Menempati posisi letak geografis yang rawan bencana menjadi salah satu faktor terjadinya bencana berulang. Indonesia berada di jalur gempa teraktif di dunia karena dikelilingi oleh Cincin Api (Ring of Fire) Pasifik dan berada di atas tiga tumbukan lempeng benua, yakni Indo-Australia dari sebelah selatan, Eurasia dari utara, dan Pasifik dari timur. Tercatat saat ini di Indonesia ada sekitar 269 sesar aktif dan 127 gunung api aktif, yang mana 69 buah di antaranya dalam pengawasan (PVMBG). 

Selain itu Indonesia terletak di daerah iklim tropis dengan dua musim, yakni panas dan hujan, dengan ciri-ciri adanya perubahan cuaca, suhu, dan arah angin yang cukup ekstrem. Tidak heran jika potensi bencana di Indonesia sangat besar, mulai dari kegempaan, gunung meletus, longsor, tsunami, kekeringan, kebakaran, dan sebagainya.

Pada awal tahun biasanya marak terjadi bencana hidrometeorologi seperti banjir, cuaca ekstrim dan tanah longsor merupakan bencana yang sering kali terjadi. Bencana hidrometeorologi merupakan bencana yang disebabkan oleh fenomena alam yang terkait dengan perubahan kondisi atmosfer dan hidrologi. Hal ini berpengaruh pada masif dan terjadinya degradasi lingkungan yang parah akibat bencana hidrometeorologi yang berulang ini. Adapun penyebab utamanya yaitu:

Pertama, konversi lahan. Perubahan fungsi lahan dari hutan atau lahan pertanian menjadi lahan pemukiman atau industri. Ketika lahan hutan yang harusnya mampu menjadi daerah resapan air namun dikonversi menjadi lahan pemukiman atau industri pertambangan yang seperti di Desa Ganda-ganda, Kecamatan Petasia, Kabupaten Morowali Utara, Sulawesi Tengah maka secara alami, kemampuan tanah untuk menyerap air menjadi makin berkurang. Hal ini terjadi sebab air hujan tidak dapat diserap dengan baik sehingga lebih banyak air yang mengalir ke permukaan dan menyebabkan banjir. 

Kedua, pemanasan global menyebabkan peningkatan suhu permukaan laut yang menyebabkan hujan lebat di daerah rentan banjir dan kekeringan lebih lama di beberapa daerah. Selain itu penyumbang perubahan iklim juga sebab adanya aktivitas pertambangan yang menggunakan bahan bakar fosil menghasilkan CO2 sehingga menimbulkan efek rumah kaca dan pemanasan global. Perubahan iklim global yang terjadi ini juga menjadi salah satu penyebab utama meningkatnya frekuensi dan intensitas bencana hidrometeorologi.

Ketiga, rencana tata kota dan pembangunan yang amburadul.
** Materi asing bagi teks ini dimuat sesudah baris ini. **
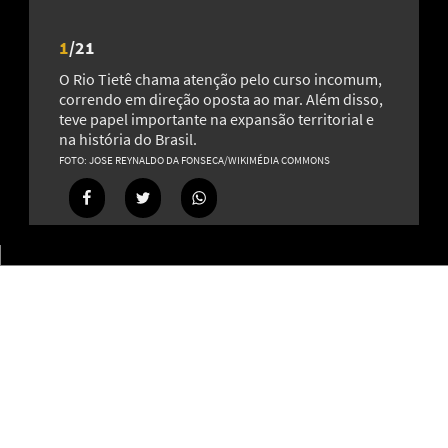
1
/
21
O Rio Tietê chama atenção pelo curso incomum,
correndo em direção oposta ao mar. Além disso,
teve papel importante na expansão territorial e
na história do Brasil.
JOSE REYNALDO DA FONSECA/WIKIMÉDIA COMMONS
Cidades que têm São Miguel Arcanjo como padroeiro:
príncipe dos exércitos celestiais
21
Pembangunan dilakukan berdasarkan potensi keuntungan dari satu wilayah tanpa melihat perencanaan tata kelola pembangunan dan memperhatikan AMDAL. Dan menyerahkannya pada para pemilik modal untuk mengelola tata kota berdasarkan kepentingan mereka.Akhirnya ketika terjadi bencana penguasa nampaknya tak begitu turun tangan menyelesaikan masalah. Namun justru lebih memberikan wejangan kepada masyarakat untuk meningkatkan kesiapsiagaan, pembersihan sekitar tempat tinggal secara bersama-sama, dan menjaga lingkungan.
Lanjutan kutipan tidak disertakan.